Mais pour montrer ce que l’on vaut, encore faut-il gagner la confiance de son coach dans un championnat de charognards, la PRO B, où les jeunes de 17 ou 18 ans avec du temps de jeu ne sont pas légion. « Je pense que j’ai été recruté pour ça, pour mettre des jeunes sur le parquet, » explique Jean-Christophe Prat, le coach du Paris Basketball, qui vient de la filière des centres de formation, donc plutôt habitué à gérer de jeunes ouailles. En revanche, il n’avait jamais coaché de si jeunes joueurs en pro. Ce qui demande forcément quelques ajustements. « Faire jouer des jeunes nécessite deux choses », décrypte Prat. « La première, c’est de réussir à leur faire comprendre qu’il y a un niveau moyen d’intensité, de discipline et de concentration en dessous duquel ils ne peuvent pas tomber. Parce que le problème de la jeunesse, c’est l’inconstance. Ils peuvent faire dix très très bonnes minutes suivies de dix minutes excessivement mauvaises. Ce qui nous amène au deuxième ajustement : faire accepter aux joueurs cadres, qui ne commettent plus ce type de maladresses, que l’on va donner une marge d’erreur aux jeunes joueurs. »

1582221507751-Photo-07-02-2020-20-53-32-1
Ismael Kamagate. (Photo: Yoann Guerini/@lebougmelo)

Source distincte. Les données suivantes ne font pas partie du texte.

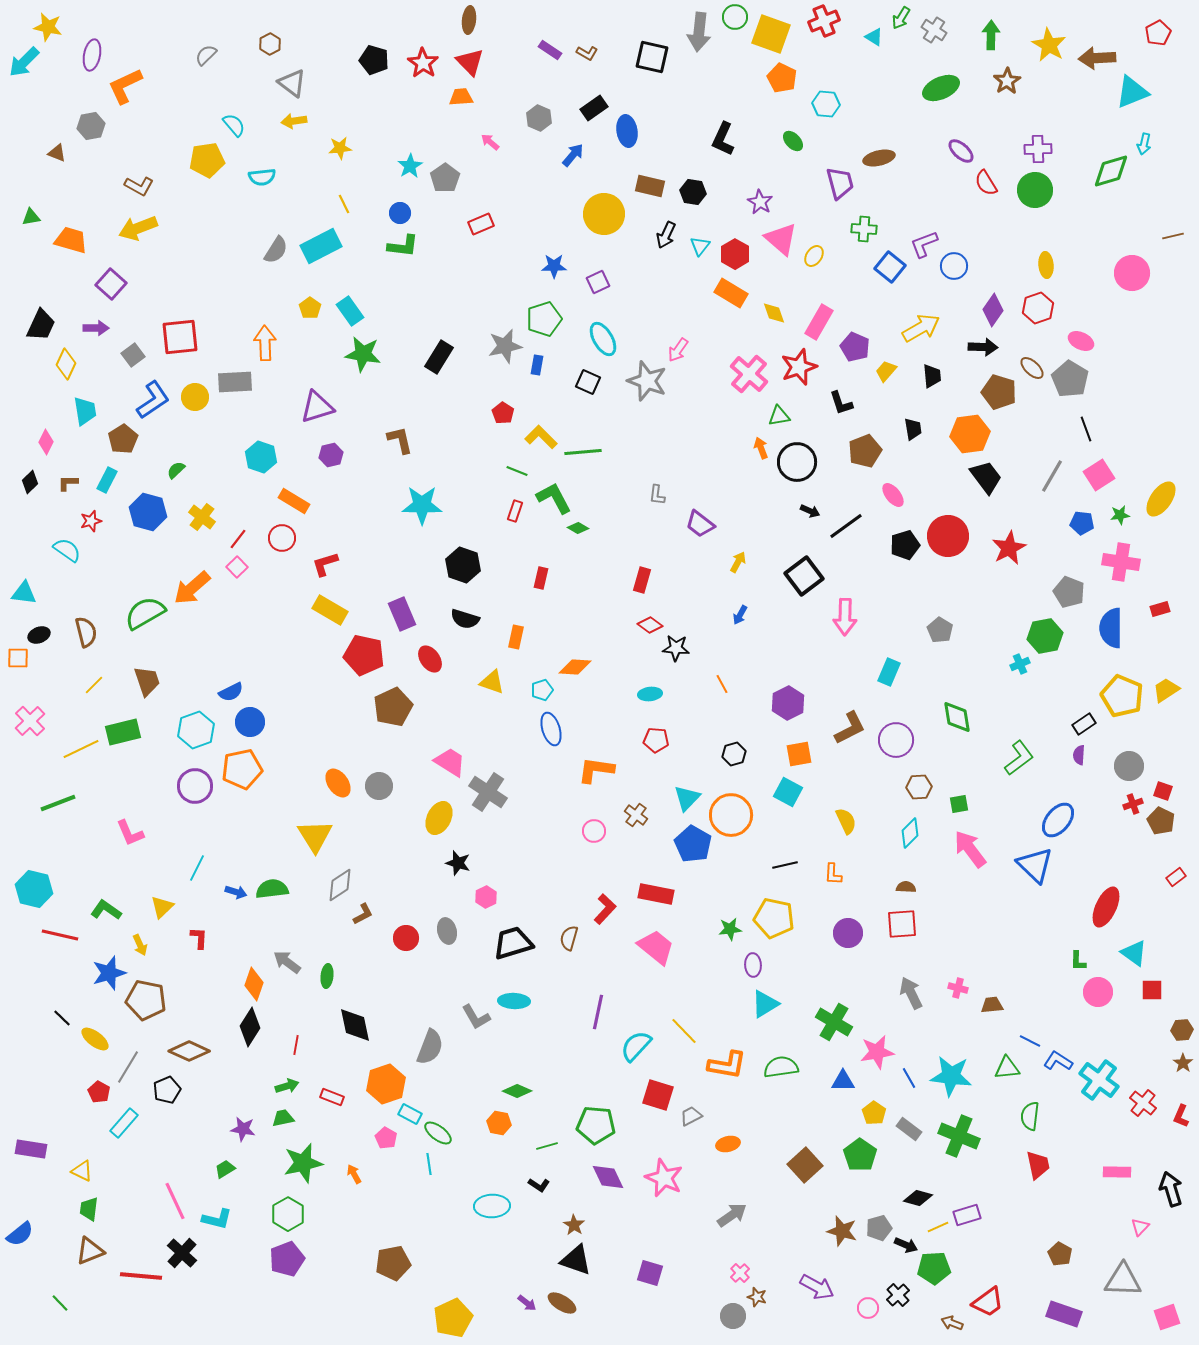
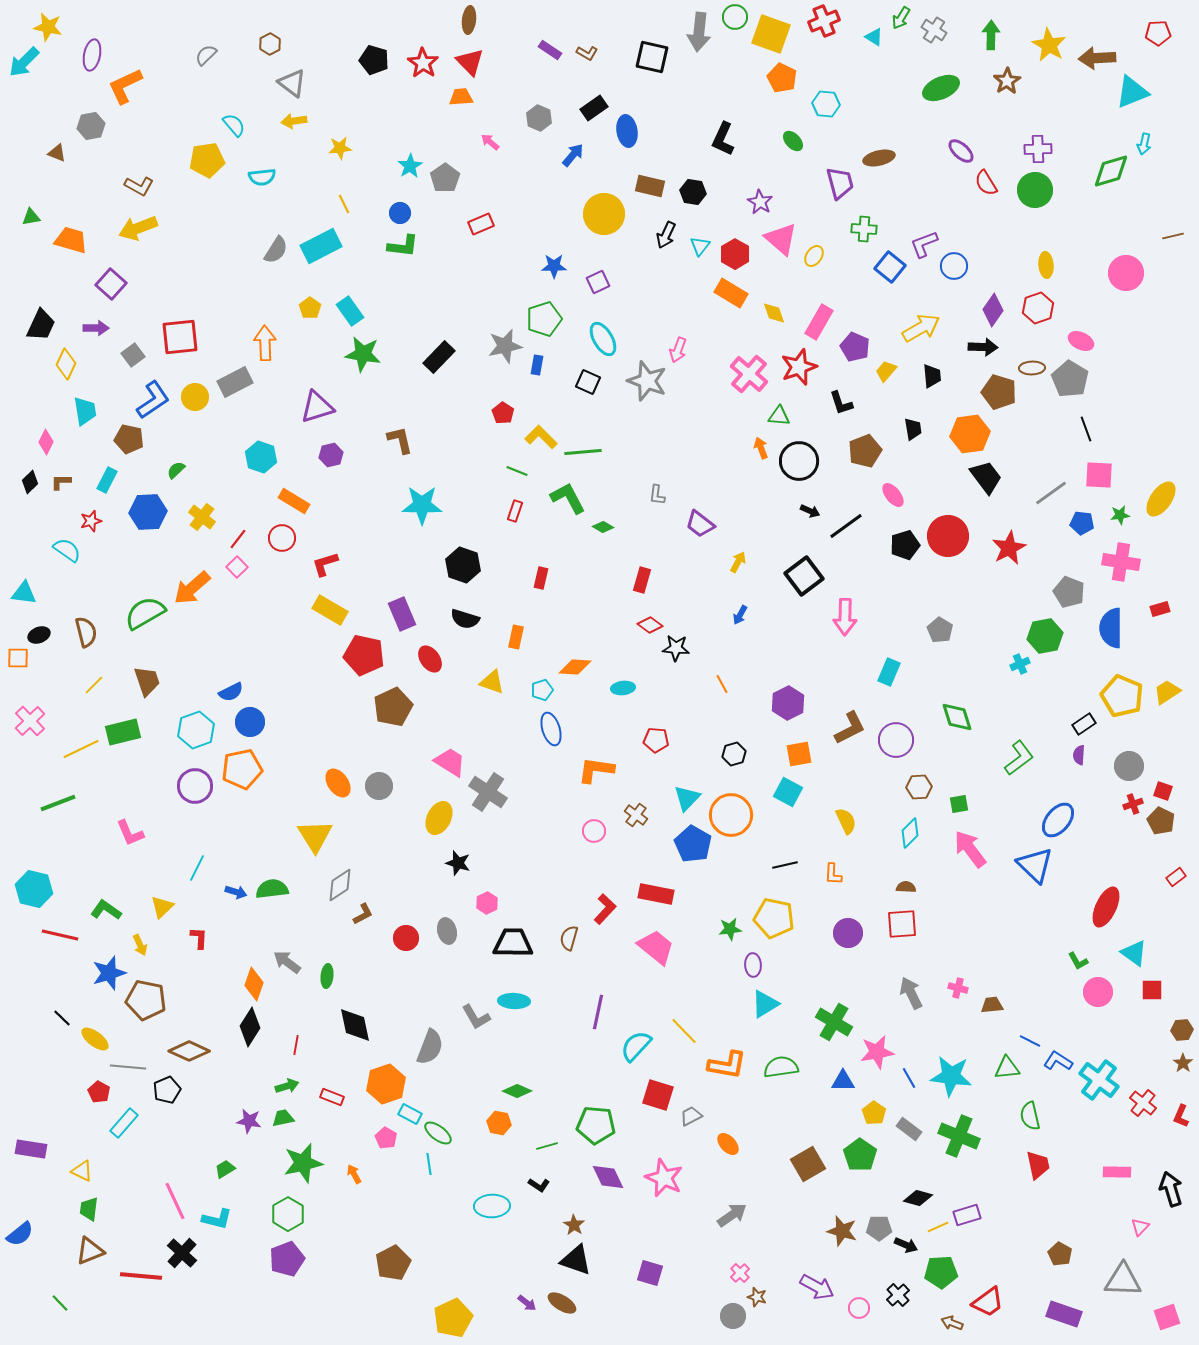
red pentagon at (1158, 33): rotated 25 degrees clockwise
pink circle at (1132, 273): moved 6 px left
pink arrow at (678, 350): rotated 15 degrees counterclockwise
black rectangle at (439, 357): rotated 12 degrees clockwise
brown ellipse at (1032, 368): rotated 45 degrees counterclockwise
gray rectangle at (235, 382): rotated 24 degrees counterclockwise
green triangle at (779, 416): rotated 15 degrees clockwise
brown pentagon at (123, 439): moved 6 px right; rotated 28 degrees counterclockwise
black circle at (797, 462): moved 2 px right, 1 px up
pink square at (1099, 475): rotated 36 degrees clockwise
gray line at (1052, 476): moved 1 px left, 17 px down; rotated 24 degrees clockwise
brown L-shape at (68, 483): moved 7 px left, 1 px up
green L-shape at (554, 498): moved 14 px right
blue hexagon at (148, 512): rotated 18 degrees counterclockwise
green diamond at (578, 528): moved 25 px right, 1 px up
yellow trapezoid at (1166, 690): moved 1 px right, 2 px down
cyan ellipse at (650, 694): moved 27 px left, 6 px up
green diamond at (957, 717): rotated 8 degrees counterclockwise
pink hexagon at (486, 897): moved 1 px right, 6 px down
black trapezoid at (513, 943): rotated 18 degrees clockwise
green L-shape at (1078, 961): rotated 30 degrees counterclockwise
gray line at (128, 1067): rotated 64 degrees clockwise
green semicircle at (1030, 1116): rotated 20 degrees counterclockwise
purple star at (243, 1129): moved 6 px right, 8 px up
orange ellipse at (728, 1144): rotated 60 degrees clockwise
brown square at (805, 1165): moved 3 px right, 1 px up; rotated 12 degrees clockwise
gray pentagon at (879, 1228): rotated 15 degrees clockwise
brown pentagon at (393, 1263): rotated 16 degrees counterclockwise
green pentagon at (934, 1268): moved 7 px right, 4 px down
pink circle at (868, 1308): moved 9 px left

Heureusement, il semblerait que les trois rookies se soient vite adaptés au niveau réclamé par le coach puisqu’ils ont depuis intégré la rotation – ce qui n’était pas vraiment prévu en début de saison, notamment pour Kamagate et Barbitch. Ce qui ravit le coach dont le but est toujours le même : « On veut faire progresser nos joueurs pour qu’ils atteignent leur meilleur niveau. Donc si le potentiel d’un joueur est la NBA, et bien on fera tout notre possible pour qu’il l’atteigne. Ils peuvent avoir la tête dans les étoiles tant qu’ils ont les pieds dans les basiques chaque jour aux entraînements. » Si le coach parisien ne s’étonne pas outre mesure de la capacité d’adaptation de ses jeunes recrues, le gap entre la Nationale 3 (où évoluait Kamagate) ou la Nationale 1 (où œuvraient Barbitch et Bégarin) et la PRO B est pourtant non négligeable. Le père de Barbitch, Yann, ancien joueur professionnel et actuellement manager sportif de l’Équipe de France s’étonne encore « de voir Milan s’adapter si vite aux nouvelles exigences qu’on lui fixe. » Même son de cloche pour Arthur Oriol, le président du Basket Paris 14, le club où a commencé Kamagate, qui est impressionné par le « pas de géant » franchi par le gamin de la Porte de Vanves entre la N3 et la PRO B, où il tourne déjà à 15 minutes de temps de jeu de moyenne. Chez les Bégarin, où tout le monde vit basket, les capacités d’adaptation du petit dernier de la fratrie impressionnent, mais ne surprennent plus. Il faut dire qu’à ses 14 ans, Bégarin jouait déjà contre des seniors dans sa Guadeloupe natale.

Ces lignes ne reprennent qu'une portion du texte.